Your instructions: Your task is to quote the records from their first line through the line containing "Términos y condiciones (117, 1510)", with nothing added or left out.

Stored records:
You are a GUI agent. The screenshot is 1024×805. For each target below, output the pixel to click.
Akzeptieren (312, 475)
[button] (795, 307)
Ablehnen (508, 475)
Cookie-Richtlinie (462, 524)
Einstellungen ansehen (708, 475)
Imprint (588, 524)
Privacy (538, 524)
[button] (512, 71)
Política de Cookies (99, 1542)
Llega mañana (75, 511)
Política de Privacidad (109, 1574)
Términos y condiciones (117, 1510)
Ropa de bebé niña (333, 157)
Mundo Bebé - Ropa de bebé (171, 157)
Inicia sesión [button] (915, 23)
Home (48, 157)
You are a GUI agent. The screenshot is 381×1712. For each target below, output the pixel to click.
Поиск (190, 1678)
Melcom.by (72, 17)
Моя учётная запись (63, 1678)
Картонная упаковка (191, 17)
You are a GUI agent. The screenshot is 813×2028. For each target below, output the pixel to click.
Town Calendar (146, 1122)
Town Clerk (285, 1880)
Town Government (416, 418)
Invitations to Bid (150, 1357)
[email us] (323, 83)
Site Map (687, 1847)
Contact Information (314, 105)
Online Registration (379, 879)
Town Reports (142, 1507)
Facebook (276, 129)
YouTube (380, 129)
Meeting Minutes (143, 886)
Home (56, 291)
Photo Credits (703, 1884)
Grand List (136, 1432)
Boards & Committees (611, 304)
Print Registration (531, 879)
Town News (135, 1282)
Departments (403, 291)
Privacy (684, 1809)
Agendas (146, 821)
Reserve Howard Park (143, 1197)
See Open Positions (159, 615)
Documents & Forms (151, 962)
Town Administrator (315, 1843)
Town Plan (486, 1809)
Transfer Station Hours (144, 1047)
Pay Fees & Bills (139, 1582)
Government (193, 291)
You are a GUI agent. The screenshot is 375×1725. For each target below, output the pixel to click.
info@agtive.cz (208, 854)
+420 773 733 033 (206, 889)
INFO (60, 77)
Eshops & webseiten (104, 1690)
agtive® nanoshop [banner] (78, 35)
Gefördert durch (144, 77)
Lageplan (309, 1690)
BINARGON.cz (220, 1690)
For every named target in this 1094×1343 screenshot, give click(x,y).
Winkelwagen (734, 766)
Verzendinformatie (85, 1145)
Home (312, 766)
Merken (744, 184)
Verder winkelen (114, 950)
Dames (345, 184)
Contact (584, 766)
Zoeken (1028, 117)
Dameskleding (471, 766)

Completed task:
You are a GUI agent. The screenshot is 1024×805. For each target below, output the pixel to click.
Akzeptieren (312, 475)
[button] (795, 307)
Ablehnen (508, 475)
Cookie-Richtlinie (462, 524)
Einstellungen ansehen (708, 475)
Imprint (588, 524)
Privacy (538, 524)
[button] (512, 71)
Política de Cookies (99, 1542)
Llega mañana (75, 511)
Política de Privacidad (109, 1574)
Términos y condiciones (117, 1510)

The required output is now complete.